Il y a des livres qu’on lit. Et des livres qu’on dévore, qu’on annote, qu’on corne, qu’on retourne dans tous les sens jusqu’à ce qu’ils ne tiennent plus que par l’habitude d’être ouverts. « Anatomie d’un scénario », de John Truby, appartient à la deuxième catégorie.
Presque toutes les pages sont cornées. Le livre a littéralement doublé de volume. Il y a des passages soulignés, des mots entourés, des flèches dans les marges, des points d’exclamation et des questions que je me posais à voix haute en me demandant pourquoi personne ne m’avait parlé de ce livre avant.

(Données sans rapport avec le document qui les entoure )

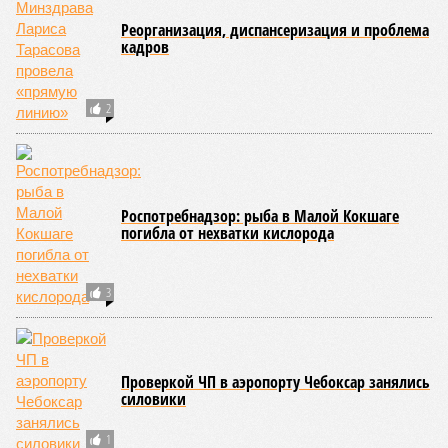
Реорганизация, диспансеризация и проблема
кадров
2
Роспотребнадзор: рыба в Малой Кокшаге
погибла от нехватки кислорода
3
Проверкой ЧП в аэропорту Чебоксар занялись
силовики
1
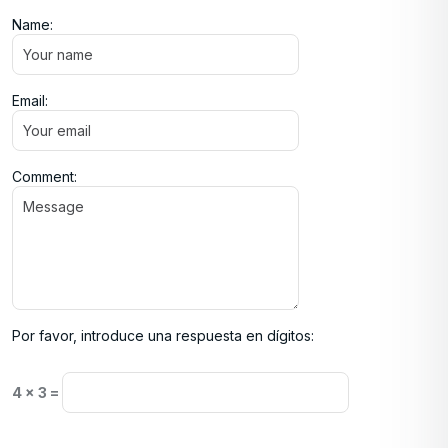
Name:
Email:
Comment:
Por favor, introduce una respuesta en dígitos:
4 × 3 =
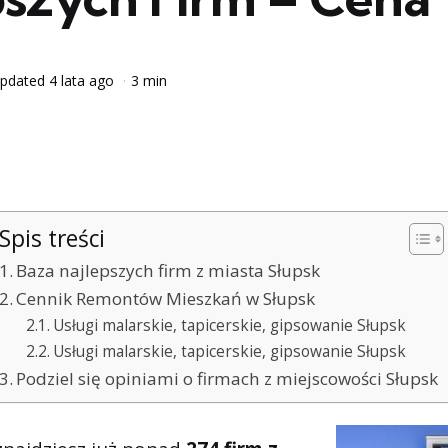
pdated
4 lata ago
3 min
Spis treści
Baza najlepszych firm z miasta Słupsk
Cennik Remontów Mieszkań w Słupsk
Usługi malarskie, tapicerskie, gipsowanie Słupsk
Usługi malarskie, tapicerskie, gipsowanie Słupsk
Podziel się opiniami o firmach z miejscowości Słupsk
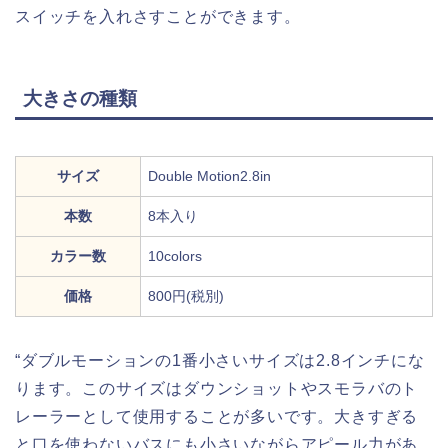
スイッチを入れさすことができます。
大きさの種類
サイズ
Double Motion2.8in
本数
8本入り
カラー数
10colors
価格
800円(税別)
“ダブルモーションの1番小さいサイズは2.8インチにな
ります。このサイズはダウンショットやスモラバのト
レーラーとして使用することが多いです。大きすぎる
と口を使わないバスにも小さいながらアピール力があ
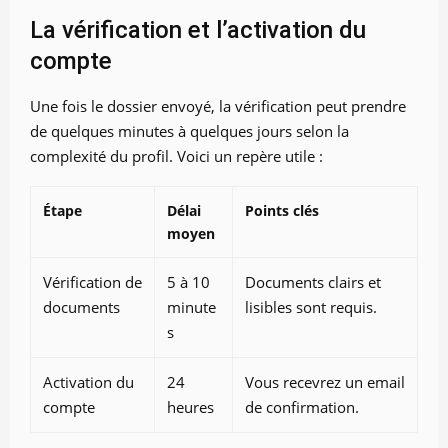
La vérification et l’activation du
compte
Une fois le dossier envoyé, la vérification peut prendre
de quelques minutes à quelques jours selon la
complexité du profil. Voici un repère utile :
Étape
Délai
Points clés
moyen
Vérification de
5 à 10
Documents clairs et
documents
minute
lisibles sont requis.
s
Activation du
24
Vous recevrez un email
compte
heures
de confirmation.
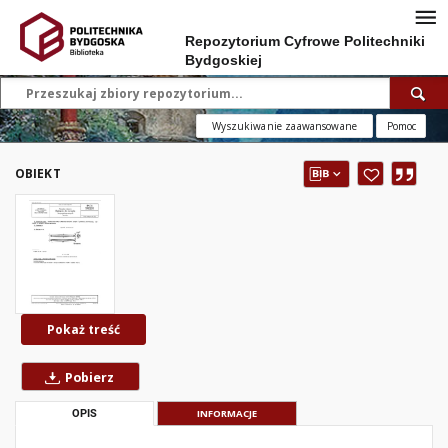
Repozytorium Cyfrowe Politechniki
Bydgoskiej
Wyszukiwanie zaawansowane
Pomoc
OBIEKT
Pokaż treść
Pobierz
OPIS
INFORMACJE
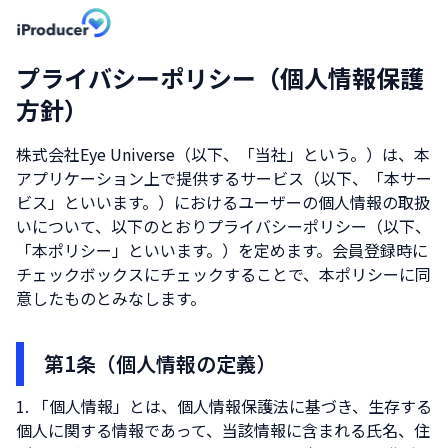
プライバシーポリシー（個人情報保護
方針）
株式会社Eye Universe
（以下、「当社」という。）は、本
アプリケーション上で提供するサービス（以下、「本サー
ビス」といいます。）におけるユーザーの個人情報の取扱
いについて、以下のとおりプライバシーポリシー（以下、
「本ポリシー」といいます。）を定めます。会員登録時に
チェックボックスにチェックすることで、本ポリシーに同
意したものとみなします。
第1条（個人情報の定義）
「個人情報」とは、個人情報保護法に基づき、生存する
個人に関する情報であって、当該情報に含まれる氏名、住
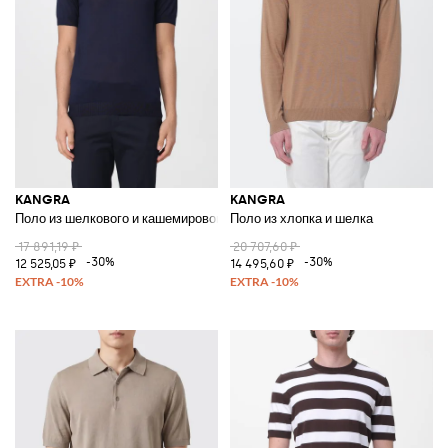
KANGRA
KANGRA
Поло из шелкового и кашемирового трикотажа
Поло из хлопка и шелка
17 891,19 ₽
20 707,60 ₽
-30%
-30%
12 525,05 ₽
14 495,60 ₽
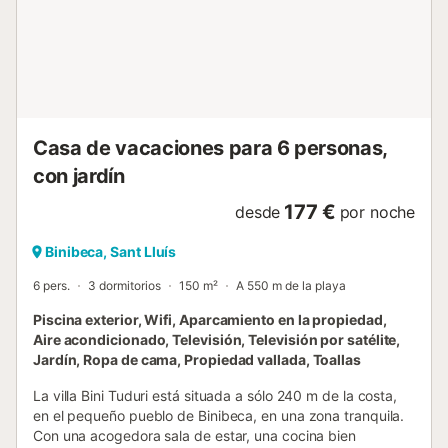
Casa de vacaciones para 6 personas,
con jardín
177 €
desde
por noche
Binibeca, Sant Lluís
6 pers.
3 dormitorios
150 m²
A 550 m de la playa
Piscina exterior, Wifi, Aparcamiento en la propiedad,
Aire acondicionado, Televisión, Televisión por satélite,
Jardín, Ropa de cama, Propiedad vallada, Toallas
La villa Bini Tuduri está situada a sólo 240 m de la costa,
en el pequeño pueblo de Binibeca, en una zona tranquila.
Con una acogedora sala de estar, una cocina bien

Une nuit, j’étais très malade. Impossible de dormir. Je me suis avachie sur le canapé, mes deux chats calés contre moi, et j’ai scrollé sur mon téléphone comme on le fait quand on ne sait plus quoi faire de soi. C’est là que je suis tombée sur un article qui parlait de Truby et de son « Anatomie du scénario ». J’ai lu. J’ai relu. J’ai mis le lien de côté. Quelques semaines plus tard, le père Noël me l’a déposé sous le sapin. Et ce qui devait être un livre comme les autres est devenu celui dont presque toutes les pages sont maintenant élimées.
Je vais vous dire pourquoi je l’ai lu. Et ce qu’il a changé dans ma façon d’écrire.
John Truby, ou comment démolir ce qu’on croyait savoir sur la structure narrative
Avant de parler du livre, il faut parler de l’homme. John Truby est ce qu’on appelle dans l’industrie cinématographique un script doctor : un consultant en scénario qu’on appelle quand une fiction bat de l’aile, quand les personnages sonnent faux, quand l’intrigue s’effondre sous son propre poids. En trente ans, il a consulté sur plus de mille scénarios hollywoodiens. Télérama l’a qualifié de maître du récit réussi. Les Inrocks écrivent que Hollywood ne jure que par lui.
Son point de départ est une critique radicale de la structure en trois actes, théorisée par Syd Field en 1979. Celle-ci a colonisé tous les manuels de scénario, tous les ateliers d’écriture, toutes les formations qui prétendent vous apprendre à raconter une histoire. Mais Truby dit que cette approche est insuffisante. Utile pour les débutants, oui. Mais trop mécanique, trop rigide, trop pauvre pour construire une histoire qui tienne vraiment. Une histoire n’est pas une machine qu’on assemble pièce par pièce. C’est un organisme vivant. Et un organisme vivant, ça se fait évoluer, pas construire.
— CE QUE DIT TRUBY
Une histoire n’est pas une mécanique qu’on construit bloc après bloc, mais un organisme vivant que l’on fait évoluer et grandir. Chaque événement est en corrélation avec les autres. La suite d’événements a une unité, c’est un tout. Chaque élément est essentiel.
C’est exactement ce qui m’a accrochée dès les premières pages. Cette idée que rien n’est décoratif dans une histoire bien construite. Que chaque scène, chaque personnage, chaque rebondissement doit avoir une raison d’être profonde. Pas une raison de remplissage. Une raison organique.
Comment j’ai lu ce livre. Et pourquoi j’avais une série Netflix sous les yeux
Je vais être honnête : les références que Truby utilise dans son livre me sont largement inconnues. Des films américains des années 70 et 80, des œuvres que je n’ai pas vues et dont je ne connais pas les personnages. Ce n’est pas un défaut du livre, c’est simplement un écart générationnel et culturel. Mais ça m’a posé un problème réel au début : comment comprendre un concept narratif à travers des exemples qui ne me parlent pas ?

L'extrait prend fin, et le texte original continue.